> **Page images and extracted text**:
***

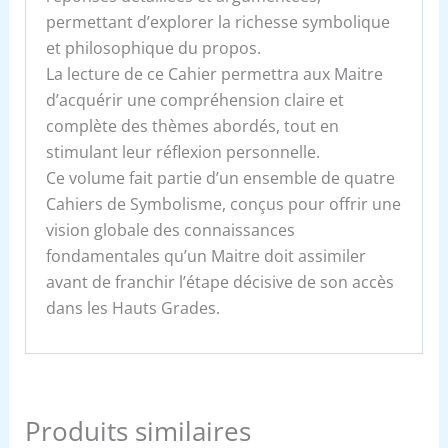
permettant d’explorer la richesse symbolique
et philosophique du propos.
La lecture de ce Cahier permettra aux Maitre
d’acquérir une compréhension claire et
complète des thèmes abordés, tout en
stimulant leur réflexion personnelle.
Ce volume fait partie d’un ensemble de quatre
Cahiers de Symbolisme, conçus pour offrir une
vision globale des connaissances
fondamentales qu’un Maitre doit assimiler
avant de franchir l’étape décisive de son accès
dans les Hauts Grades.
Produits similaires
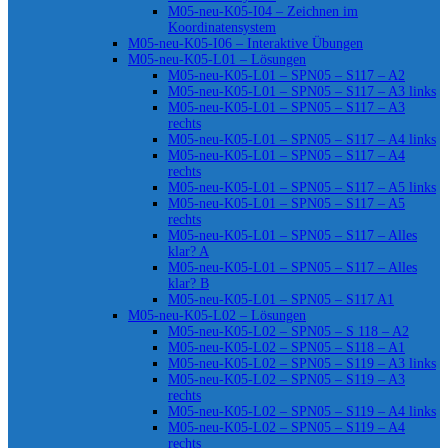
M05-neu-K05-I04 – Zeichnen im
Koordinatensystem
M05-neu-K05-I06 – Interaktive Übungen
M05-neu-K05-L01 – Lösungen
M05-neu-K05-L01 – SPN05 – S117 – A2
M05-neu-K05-L01 – SPN05 – S117 – A3 links
M05-neu-K05-L01 – SPN05 – S117 – A3
rechts
M05-neu-K05-L01 – SPN05 – S117 – A4 links
M05-neu-K05-L01 – SPN05 – S117 – A4
rechts
M05-neu-K05-L01 – SPN05 – S117 – A5 links
M05-neu-K05-L01 – SPN05 – S117 – A5
rechts
M05-neu-K05-L01 – SPN05 – S117 – Alles
klar? A
M05-neu-K05-L01 – SPN05 – S117 – Alles
klar? B
M05-neu-K05-L01 – SPN05 – S117 A1
M05-neu-K05-L02 – Lösungen
M05-neu-K05-L02 – SPN05 – S 118 – A2
M05-neu-K05-L02 – SPN05 – S118 – A1
M05-neu-K05-L02 – SPN05 – S119 – A3 links
M05-neu-K05-L02 – SPN05 – S119 – A3
rechts
M05-neu-K05-L02 – SPN05 – S119 – A4 links
M05-neu-K05-L02 – SPN05 – S119 – A4
rechts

***

> **YOUR INSTRUCTIONS**:
Return all lines of the data in which the string "Maitre" appears.

> **RESPONSE BELOW**:
La lecture de ce Cahier permettra aux Maitre
fondamentales qu’un Maitre doit assimiler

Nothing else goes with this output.